The Imperative for Change - Ensuring a Bright Future for UC San Diego
Chancellor Pradeep K. Khosla and Executive Vice Chancellor Suresh Subramani
At the conclusion of UC San Diego’s 50th anniversary year in 2011, our campus community was inspired with a renewed sense of pride in our tremendous achievements. Our golden milestone afforded us a valuable opportunity to celebrate our unique and enviable academic trajectory, one that we hope to emulate in the future. These celebratory times were quickly followed by the inevitable question, “so, what’s next?” Our campus had arrived at a pivotal moment, which became increasingly clear as myriad important conversations on campus began to converge. Meanwhile, following decades of enormous growth in students, faculty, programs and buildings, the campus had been dealt five years of severe state funding cuts, resulting in the erosion of our budgeted-to-actual faculty ratio and student-to-faculty ratio. It was time to look toward the future and determine how to rebuild in a thoughtful and strategic manner to ensure an equally remarkable next 50 years for UC San Diego. Thus, we commenced a strategic planning process.
Our greatest challenge has been to maintain our excellence, reputation and access despite the declining state contributions to the UC budget and an unstable economy. We faced, and continue to face, mounting pressures from all of our constituents. The California governor and legislature continue to demand costs-containment measures and tuition caps—even as their budgetary choices seem to renege on the promise of the Master Plan by asking students to pay more than the state provides for their education. Parents and students continue to protest escalating tuition. Industry leaders renew calls for us to produce a different kind of graduate – creative problem solvers who are culturally competent and civic-minded as well as being technically knowledgeable. Our students and other campus constituents are demanding improvements in campus climate, diversity and inclusion. Philanthropic contributions have evolved into an emphasis on return on investment, as donors want to see a tangible impact of their gifts. And funding agencies have become increasingly focused on the societal impact of the research projects they support. Although the campus has secured approximately $1 billion in annual research funding for four consecutive years, we, as a campus, have come to recognize that the tide has turned and we need to be responsive.

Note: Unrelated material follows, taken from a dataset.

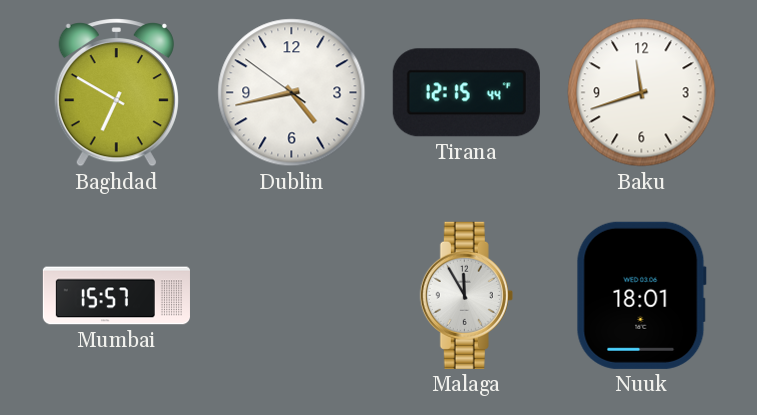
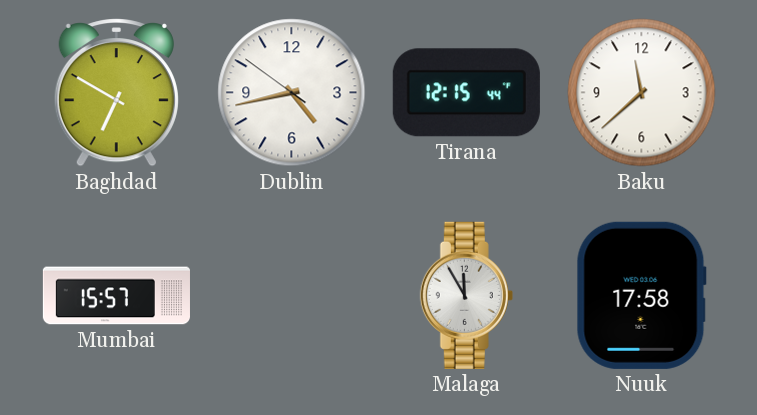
Baku: 11:42 -> 11:38
Nuuk: 18:01 -> 17:58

While the country struggles to recover from a nationwide recession, and some have begun to question the value of investing in a UC education, our competition for the best and brightest students has heated up and the need for scholarships and fellowships has become more critical than ever. We pride ourselves on attracting the best and brightest students and know that nearly 75 percent of our admitted students are also admitted to UCLA. Multi-million dollar scholarship funds there, and at other competing universities, often mean that we can’t successfully compete for these outstanding students. In the last year, we have also seen online education become a focal point in the conversation to retool higher education. This new tool will allow us to help our own students and potentially provide access to many outside the university, but also allows the competition to reach into our backyard because they, too, can offer programs and degrees in San Diego. These factors all combine to potentially undermine our foundational principles of excellence, affordability and access. We have also begun to hear from our faculty that our increasing organizational complexity, and perhaps complacency, is beginning to stifle our innovative spirit, and the poaching of our elite research teams is an increasing threat to our academic excellence and research prowess.
Today, we face a very different landscape than we did 50 years ago when the university was founded. No longer as reliant on the state as we once were, and having reached steady state with respect to funding driven by undergraduate enrollment growth, it is clear that revenue growth will have to come from other sources, including philanthropy. But we need more than additional funding to succeed. We must step back and reevaluate everything we do, why and how. We need the commitment and bottom-up engagement of our campus members. We need to take smart risks and be flexible. And we need to plan for the next several decades, seizing opportunities that enhance our distinctiveness, quality and benefit to the public.
In sum, we must collectively and boldly respond to the challenges and the opportunities before us and that is one of the main reasons we initiated our campuswide strategic planning process. This effort is enabling us to develop a shared vision around solutions to our major challenges, establish mechanisms for assessing success, provide adequate resources, and shape the plan by empowering those who will actually execute it. This will allow us to redefine what it means to be a public research university, so that we can truly be student-centered, research-focused and service-oriented, and continue to have a transformative impact on the economic, social, cultural and imaginative experiences of our communities.